[Data records]

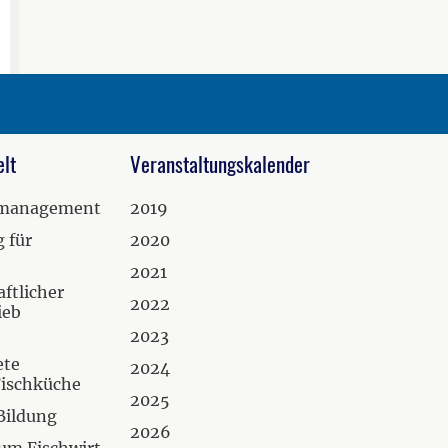
lt
Veranstaltungskalender
zmanagement
2019
 für
2020
2021
ftlicher
2022
ieb
2023
ete
2024
Fischküche
2025
Bildung
2026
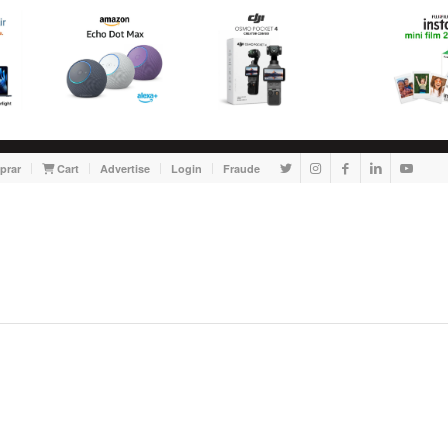
prar
Cart
Advertise
Login
Fraude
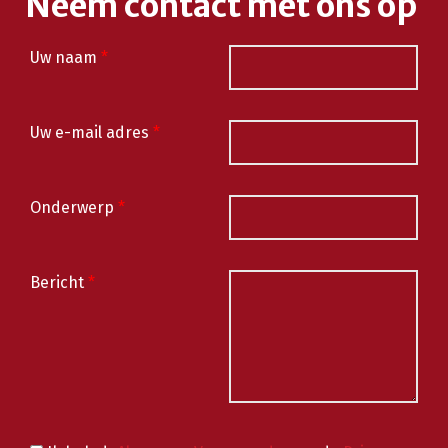
Neem contact met ons op
Uw naam
*
Uw e-mail adres
*
Onderwerp
*
Bericht
*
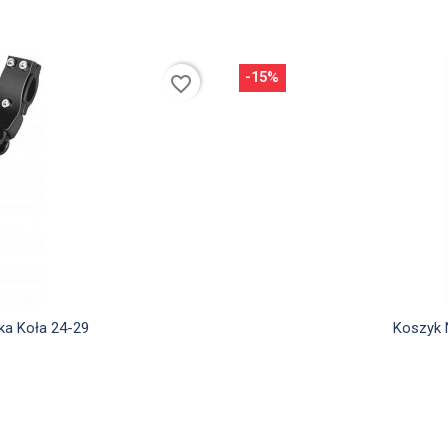
-15%
favorite_border
d
ka Koła 24-29
Koszyk 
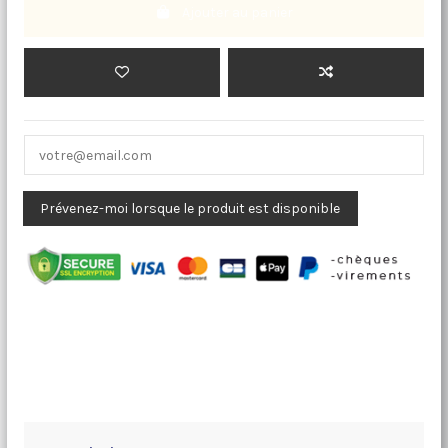
Ajouter au panier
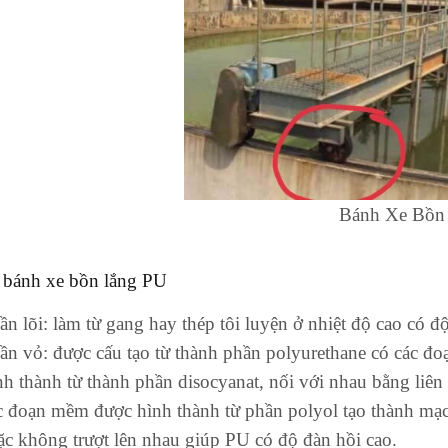
Bánh Xe Bồn L
 bánh xe bồn lắng PU
ần lõi: làm từ gang hay thép tôi luyện ở nhiệt độ cao có độ
ần vỏ: được cấu tạo từ thành phần polyurethane có các 
nh thành từ thành phần disocyanat, nối với nhau bằng liên
c đoạn mềm được hình thành từ phần polyol tạo thành mạc
ặc không trượt lên nhau giúp PU có độ đàn hồi cao.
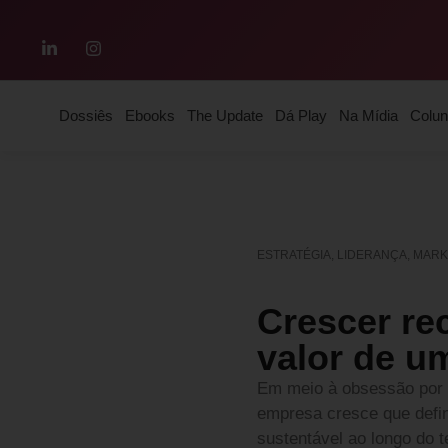
Dossiês
Ebooks
The Update
Dá Play
Na Mídia
Colun
ESTRATÉGIA
,
LIDERANÇA
,
MARK
Crescer re
valor de u
Em meio à obsessão por c
empresa cresce que defi
sustentável ao longo do 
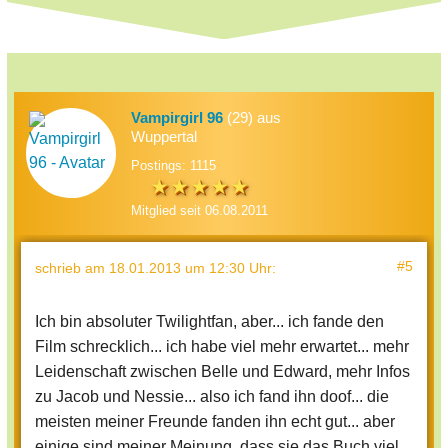
Vampirgirl 96
(29) aus
Wuppertal
Postings: 1115
Mitglied seit 06.08.2011
#5
schrieb
am 18.01.2013 um 12:30 Uhr
:
Ich bin absoluter Twilightfan, aber... ich fande den
Film schrecklich... ich habe viel mehr erwartet... mehr
Leidenschaft zwischen Belle und Edward, mehr Infos
zu Jacob und Nessie... also ich fand ihn doof... die
meisten meiner Freunde fanden ihn echt gut... aber
einige sind meiner Meinung, dass sie das Buch viel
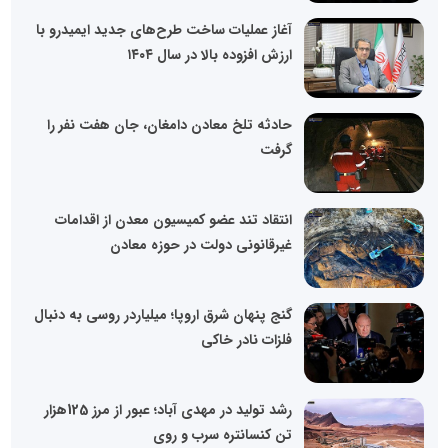
آغاز عملیات ساخت طرح‌های جدید ایمیدرو با
ارزش افزوده بالا در سال ۱۴۰۴
حادثه تلخ معادن دامغان، جان هفت نفر را
گرفت
انتقاد تند عضو کمیسیون معدن از اقدامات
غیرقانونی دولت در حوزه معادن
گنج پنهان شرق اروپا؛ میلیاردر روسی به دنبال
فلزات نادر خاکی
رشد تولید در مهدی آباد؛ عبور از مرز 125هزار
تن کنسانتره سرب و روی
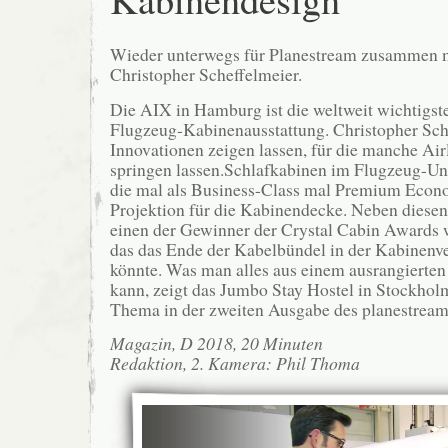
Wieder unterwegs für Planestream zusammen 
Christopher Scheffelmeier.
Die AIX in Hamburg ist die weltweit wichtigst
Flugzeug-Kabinenausstattung. Christopher Sche
Innovationen zeigen lassen, für die manche Air
springen lassen.Schlafkabinen im Flugzeug-Unt
die mal als Business-Class mal Premium Econ
Projektion für die Kabinendecke. Neben diesen 
einen der Gewinner der Crystal Cabin Awards w
das das Ende der Kabelbündel in der Kabinenv
könnte. Was man alles aus einem ausrangierte
kann, zeigt das Jumbo Stay Hostel in Stockholm
Thema in der zweiten Ausgabe des planestrea
Magazin, D 2018, 20 Minuten
Redaktion, 2. Kamera: Phil Thoma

- Exercise prompt
Return the lines of the records that include the string "aber".

- Exercise result
Ich bin absoluter Twilightfan, aber... ich fande den
meisten meiner Freunde fanden ihn echt gut... aber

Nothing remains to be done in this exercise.